Contacts Converters

Move contacts between phones, email clients, and CRMs without uploading your address book to anyone. Drop a VCF or CSV, get the format you need.

All contacts converters

Which format should I use?

VCF (vCard) is the standard for a single contact or small group — it's what iPhone, Android, Outlook, and macOS Contacts export and import. CSV is the bulk format: every spreadsheet, every CRM, every bulk-import tool uses it. The only real decision is direction. Going from a phone export (VCF) to a CRM import (CSV) is the classic 'move my address book to HubSpot/Salesforce/Mailchimp' workflow. Going CSV → VCF is less common but useful when you've got a list in Sheets and need to push it onto a phone. Field coverage here is pragmatic: name, phone, email, organization, title, address, notes — the columns Google Contacts and Outlook use. Custom fields and photos get dropped on conversion.

Format Best for Per-contact detail Universal support
VCF (vCard) Phone exports, single-contact sharing Rich — photos, multiple fields, types Every phone + email client
CSV CRM imports, Sheets, bulk ops Flat — one row per contact Every spreadsheet + CRM

Frequently asked questions

Which CSV column layout should I use for a CRM import?

Most CRMs accept the Google Contacts CSV schema: Name, First Name, Last Name, Mobile Phone, Work Phone, Email, Work Email, Organization, Title, Address, Notes. That's the layout our VCF-to-CSV exporter uses, and it imports cleanly into HubSpot, Salesforce, Mailchimp, and Outlook.

Will profile photos survive the conversion?

No. CSV doesn't carry binary data. If your VCF contains embedded photos, they're dropped on conversion. For photo preservation, keep the VCF as the master.

Can I split a single multi-contact VCF into one row per person?

Yes — our converter handles multi-card VCF files natively.

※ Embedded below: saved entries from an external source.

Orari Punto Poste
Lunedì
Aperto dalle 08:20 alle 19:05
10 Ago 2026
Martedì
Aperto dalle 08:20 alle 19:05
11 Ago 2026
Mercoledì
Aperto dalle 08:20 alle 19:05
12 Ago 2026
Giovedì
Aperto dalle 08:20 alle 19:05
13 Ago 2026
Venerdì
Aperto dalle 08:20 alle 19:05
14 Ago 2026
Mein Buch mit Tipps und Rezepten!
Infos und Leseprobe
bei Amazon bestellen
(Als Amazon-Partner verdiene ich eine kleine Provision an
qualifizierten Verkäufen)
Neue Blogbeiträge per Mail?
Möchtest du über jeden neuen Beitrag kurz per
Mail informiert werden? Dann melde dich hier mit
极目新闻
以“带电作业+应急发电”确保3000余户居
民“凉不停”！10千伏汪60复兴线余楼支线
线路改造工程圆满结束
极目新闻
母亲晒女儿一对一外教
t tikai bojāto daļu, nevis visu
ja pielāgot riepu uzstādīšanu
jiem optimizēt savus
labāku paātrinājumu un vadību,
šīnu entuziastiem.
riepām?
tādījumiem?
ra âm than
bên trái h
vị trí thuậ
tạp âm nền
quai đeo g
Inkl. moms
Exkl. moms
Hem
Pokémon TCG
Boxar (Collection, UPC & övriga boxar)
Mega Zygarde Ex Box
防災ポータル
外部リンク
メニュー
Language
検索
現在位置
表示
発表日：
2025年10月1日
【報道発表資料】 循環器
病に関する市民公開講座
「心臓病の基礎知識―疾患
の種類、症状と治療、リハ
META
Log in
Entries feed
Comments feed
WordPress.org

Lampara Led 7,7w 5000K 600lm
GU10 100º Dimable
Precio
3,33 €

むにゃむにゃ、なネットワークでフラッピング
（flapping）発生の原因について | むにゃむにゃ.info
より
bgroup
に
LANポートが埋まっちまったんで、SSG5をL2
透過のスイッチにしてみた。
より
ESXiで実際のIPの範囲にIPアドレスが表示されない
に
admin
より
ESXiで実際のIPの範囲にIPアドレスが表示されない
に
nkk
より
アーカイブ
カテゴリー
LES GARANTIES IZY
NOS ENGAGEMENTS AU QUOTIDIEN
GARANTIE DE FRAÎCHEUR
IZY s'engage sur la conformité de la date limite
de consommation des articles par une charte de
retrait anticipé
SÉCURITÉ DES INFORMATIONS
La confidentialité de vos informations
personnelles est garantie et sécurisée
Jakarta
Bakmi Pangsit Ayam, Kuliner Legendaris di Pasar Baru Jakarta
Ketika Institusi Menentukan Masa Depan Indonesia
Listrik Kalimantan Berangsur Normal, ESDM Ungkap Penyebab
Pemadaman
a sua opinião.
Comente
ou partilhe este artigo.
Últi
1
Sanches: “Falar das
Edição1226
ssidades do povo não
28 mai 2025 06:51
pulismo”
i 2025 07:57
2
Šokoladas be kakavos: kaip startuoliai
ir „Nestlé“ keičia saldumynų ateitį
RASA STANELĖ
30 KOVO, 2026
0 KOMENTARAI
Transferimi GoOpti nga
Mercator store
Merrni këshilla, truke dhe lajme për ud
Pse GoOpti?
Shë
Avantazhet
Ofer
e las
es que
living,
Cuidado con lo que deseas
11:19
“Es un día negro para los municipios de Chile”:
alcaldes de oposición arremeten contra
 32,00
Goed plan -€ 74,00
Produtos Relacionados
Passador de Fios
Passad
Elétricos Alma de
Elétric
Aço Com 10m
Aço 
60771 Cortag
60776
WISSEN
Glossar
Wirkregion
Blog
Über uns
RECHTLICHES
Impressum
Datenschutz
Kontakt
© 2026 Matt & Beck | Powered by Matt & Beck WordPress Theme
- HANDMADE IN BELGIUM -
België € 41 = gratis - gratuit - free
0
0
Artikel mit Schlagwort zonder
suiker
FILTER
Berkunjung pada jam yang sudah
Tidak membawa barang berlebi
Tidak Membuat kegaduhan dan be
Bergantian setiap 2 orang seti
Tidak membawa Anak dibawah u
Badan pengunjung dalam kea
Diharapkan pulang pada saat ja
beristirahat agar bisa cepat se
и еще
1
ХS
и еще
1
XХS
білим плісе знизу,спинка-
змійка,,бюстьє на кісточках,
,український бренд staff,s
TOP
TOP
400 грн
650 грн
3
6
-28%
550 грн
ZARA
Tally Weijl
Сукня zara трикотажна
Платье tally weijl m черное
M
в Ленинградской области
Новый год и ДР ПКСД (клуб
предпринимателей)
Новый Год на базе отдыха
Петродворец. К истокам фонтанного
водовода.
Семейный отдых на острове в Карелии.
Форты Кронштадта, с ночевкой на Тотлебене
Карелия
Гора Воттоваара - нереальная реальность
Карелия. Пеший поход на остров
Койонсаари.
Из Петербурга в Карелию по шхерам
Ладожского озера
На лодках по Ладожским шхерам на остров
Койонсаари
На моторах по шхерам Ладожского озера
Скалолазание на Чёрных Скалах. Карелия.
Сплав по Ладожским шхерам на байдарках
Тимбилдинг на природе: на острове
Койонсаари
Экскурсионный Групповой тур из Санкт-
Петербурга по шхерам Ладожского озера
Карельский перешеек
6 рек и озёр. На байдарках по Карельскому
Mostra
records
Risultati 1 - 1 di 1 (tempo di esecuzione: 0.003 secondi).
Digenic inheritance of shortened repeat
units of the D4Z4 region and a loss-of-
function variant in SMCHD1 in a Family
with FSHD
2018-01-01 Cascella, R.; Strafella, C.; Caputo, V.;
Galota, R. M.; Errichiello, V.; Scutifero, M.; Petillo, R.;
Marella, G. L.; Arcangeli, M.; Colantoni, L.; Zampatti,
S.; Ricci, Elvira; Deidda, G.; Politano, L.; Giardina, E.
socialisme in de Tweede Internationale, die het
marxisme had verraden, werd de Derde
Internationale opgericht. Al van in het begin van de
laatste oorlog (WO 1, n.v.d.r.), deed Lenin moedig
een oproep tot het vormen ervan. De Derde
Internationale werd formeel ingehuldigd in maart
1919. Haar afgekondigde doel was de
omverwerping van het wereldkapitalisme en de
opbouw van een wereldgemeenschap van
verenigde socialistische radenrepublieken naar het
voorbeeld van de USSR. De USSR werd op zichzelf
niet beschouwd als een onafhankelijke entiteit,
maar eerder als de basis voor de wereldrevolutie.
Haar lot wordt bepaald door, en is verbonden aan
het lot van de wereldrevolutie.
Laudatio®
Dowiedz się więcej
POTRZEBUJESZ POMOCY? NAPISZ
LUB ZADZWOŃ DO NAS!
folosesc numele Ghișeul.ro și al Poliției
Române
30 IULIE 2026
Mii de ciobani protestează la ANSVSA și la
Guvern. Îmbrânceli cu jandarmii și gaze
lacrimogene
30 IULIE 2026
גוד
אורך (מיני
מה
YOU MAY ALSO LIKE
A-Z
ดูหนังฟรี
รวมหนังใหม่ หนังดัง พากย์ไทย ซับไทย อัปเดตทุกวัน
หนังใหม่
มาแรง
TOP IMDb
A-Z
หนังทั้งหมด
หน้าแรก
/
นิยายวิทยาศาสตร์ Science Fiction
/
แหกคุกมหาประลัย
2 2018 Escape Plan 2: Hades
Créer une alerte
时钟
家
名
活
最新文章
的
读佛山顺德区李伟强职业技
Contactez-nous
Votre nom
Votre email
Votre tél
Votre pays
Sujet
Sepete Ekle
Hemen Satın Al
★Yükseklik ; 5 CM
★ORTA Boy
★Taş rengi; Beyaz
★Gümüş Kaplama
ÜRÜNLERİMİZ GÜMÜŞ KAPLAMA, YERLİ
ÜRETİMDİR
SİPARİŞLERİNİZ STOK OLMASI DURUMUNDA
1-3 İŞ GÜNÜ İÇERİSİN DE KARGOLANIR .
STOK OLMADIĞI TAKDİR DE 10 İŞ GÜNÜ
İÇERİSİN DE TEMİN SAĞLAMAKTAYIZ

Each contact becomes one CSV row.

Are my contacts uploaded anywhere?

No. The entire conversion runs in your browser. Your address book — personal, professional, client-side sales — never leaves your device. Privacy-conscious folks and GDPR-aware EU users rely on that property.

What if my CSV headers don't exactly match yours?

The converter accepts common aliases (First Name / Given Name / FirstName, Phone / Mobile / Cell, Company / Organization / Employer). If a column name isn't recognized, that column is ignored — check the output and rename headers if needed.